Ma quanto lontano dal vero calcolo io fossi allora, incomincio a conoscerlo oggi e lo conoscerò ogni giorno più. Essi tutto temono, tutto adorano, ed a tutto pagano tributo. I sogni, i fiumi, le spelunche, i corvi di un’aspetto nuovo, una fisionomia sconosciuta, un’essere straordinario qualunque, un segno nell’atmosfera, nel cielo, nella vegetazione, nella prole, nelle malattie, nei casi fortuiti, tutto li mette in grande sconcerto, e subito pensano a pagare il loro tributo con ammazzare qualche pecora o vacca, oppure fare qualche offerta, una parte delle loro fortune si può dire mangiata dalle loro superstizioni.

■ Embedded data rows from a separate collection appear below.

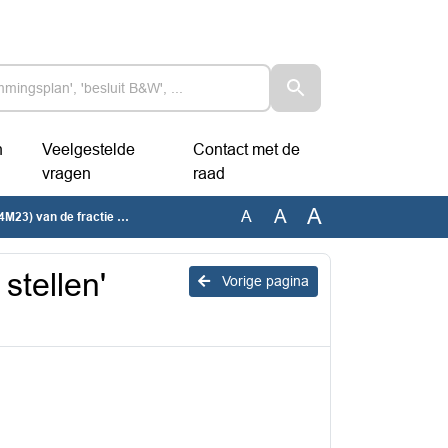
n
Veelgestelde
Contact met de
vragen
raad
A
A
A
3) van de fractie PvdA
stellen'
Vorige pagina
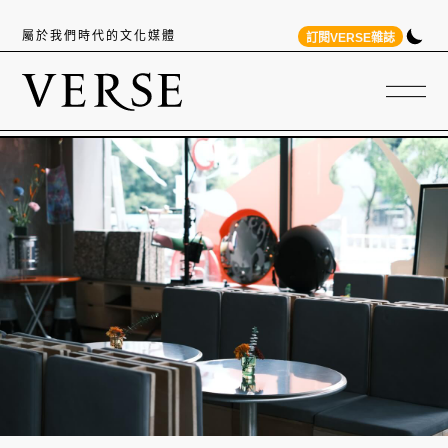
屬於我們時代的文化媒體
訂閱VERSE雜誌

Un gran signore che domina la casta del luogo dove siamo noi, è circa un’anno che ci tormenta per avere da noi un’anello magico con cui a suo avviso si conoscono tutti i nemici, si vincono i medesimi, come pure si conoscono i buda, ossia malefici, gente molto temuta in questo paese, ed a cui si attribuiscono la più parte delle morti, con esso salvo si va dai loro malefizii. Quali pregiudizii abbiano questi galla [p. 9] circa tale anello, donde sia venuto, io non lo so ancora; solamente so che al suddetto signore noi abbiamo bel dire che quello non esiste, che noi non possiamo acconsentire a simili menzogne, tutto è inutile, egli attribuisce la fermezza della /327/ nostra negativa al disegno di ottenere un prezzo maggiore dell’anello o per altra indisposizione del nostro cuore. Non è possibile persuaderlo affatto della verità, esso propone persino di dare alla missione terreni vistosissimi con stipulazione, se noi vogliamo acconsentire alle sue brame. Ma se quei nostri spregiudicati che gridano alla superstizione, alla bottega dei preti, venissero qui, forse sarebbero meno scrupolosi di noi, e non rinunzierebbero a sì belle proposizioni per timore di insegnare la superstizione.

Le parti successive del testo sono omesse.